▶ **Data in this exercise**
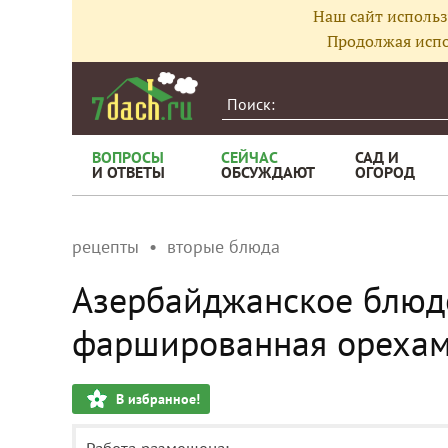
Наш сайт использ
Продолжая испо
ВОПРОСЫ
СЕЙЧАС
САД И
И ОТВЕТЫ
ОБСУЖДАЮТ
ОГОРОД
рецепты
вторые блюда
Азербайджанское блюдо
фаршированная ореха
В избранное!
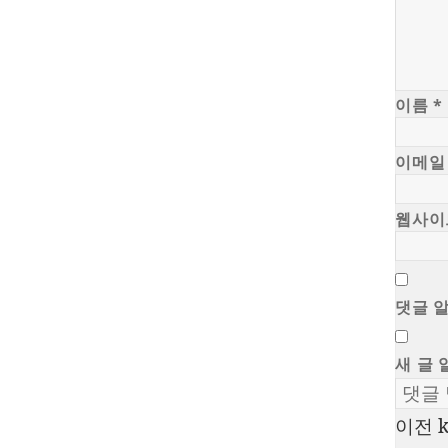
이름
*
이메
웹사이
댓글 
새 글 
이전
글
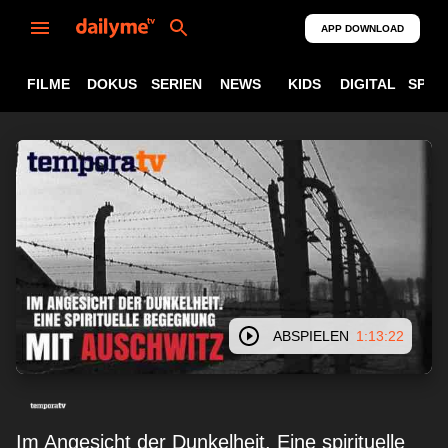
APP DOWNLOAD
FILME
DOKUS
SERIEN
NEWS
KIDS
DIGITAL
SPOR
ABSPIELEN
1:13:22
Im Angesicht der Dunkelheit. Eine spirituelle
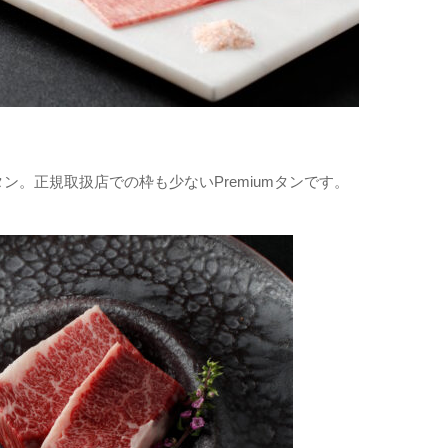
。正規取扱店での枠も少ないPremiumタンです。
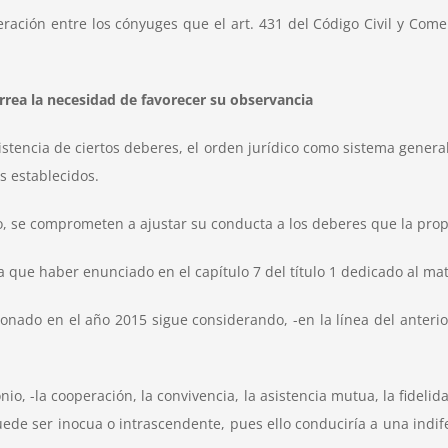
operación entre los cónyuges que el art. 431 del Código Civil y Co
arrea la necesidad de favorecer su observancia
istencia de ciertos deberes, el orden jurídico como sistema genera
s establecidos.
 se comprometen a ajustar su conducta a los deberes que la propi
ía que haber enunciado en el capítulo 7 del título 1 dedicado al ma
cionado en el año 2015 sigue considerando, -en la línea del anteri
, -la cooperación, la convivencia, la asistencia mutua, la fidelida
uede ser inocua o intrascendente, pues ello conduciría a una indi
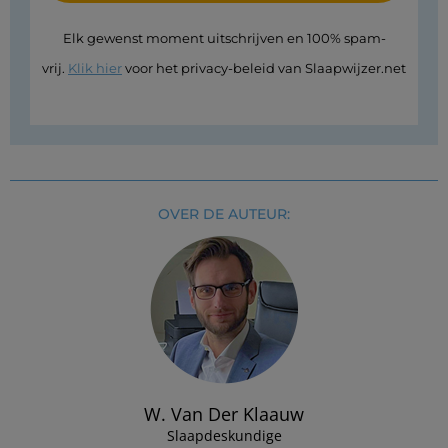
Elk gewenst moment uitschrijven en 100% spam-
vrij.
Klik hier
voor het privacy-beleid van Slaapwijzer.net
OVER DE AUTEUR:
W. Van Der Klaauw
Slaapdeskundige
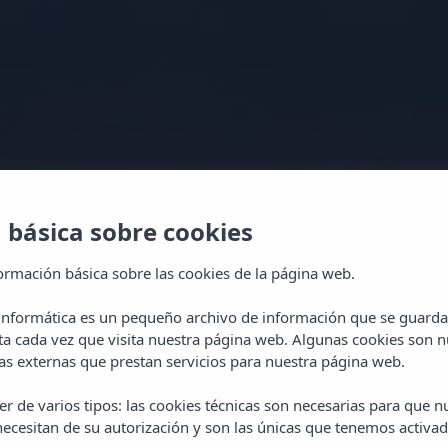
 básica sobre cookies
ormación básica sobre las cookies de la página web.
 informática es un pequeño archivo de información que se guarda
ta cada vez que visita nuestra página web. Algunas cookies son n
s externas que prestan servicios para nuestra página web.
r de varios tipos: las cookies técnicas son necesarias para que 
ecesitan de su autorización y son las únicas que tenemos activad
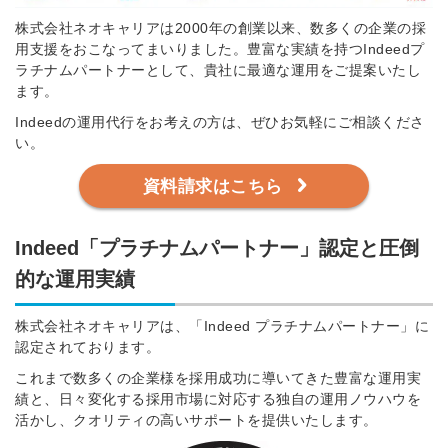
株式会社ネオキャリアは2000年の創業以来、数多くの企業の採
用支援をおこなってまいりました。豊富な実績を持つIndeedプ
ラチナムパートナーとして、貴社に最適な運用をご提案いたし
ます。
Indeedの運用代行をお考えの方は、ぜひお気軽にご相談くださ
い。
資料請求はこちら
Indeed「プラチナムパートナー」認定と圧倒
的な運用実績
株式会社ネオキャリアは、「Indeed プラチナムパートナー」に
認定されております。
これまで数多くの企業様を採用成功に導いてきた豊富な運用実
績と、日々変化する採用市場に対応する独自の運用ノウハウを
活かし、クオリティの高いサポートを提供いたします。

▶ **Problem**
Report how many lines in the data include the word "プラチナムパートナー". Nothing else is needed.

▶ **Solution for this exercise**
2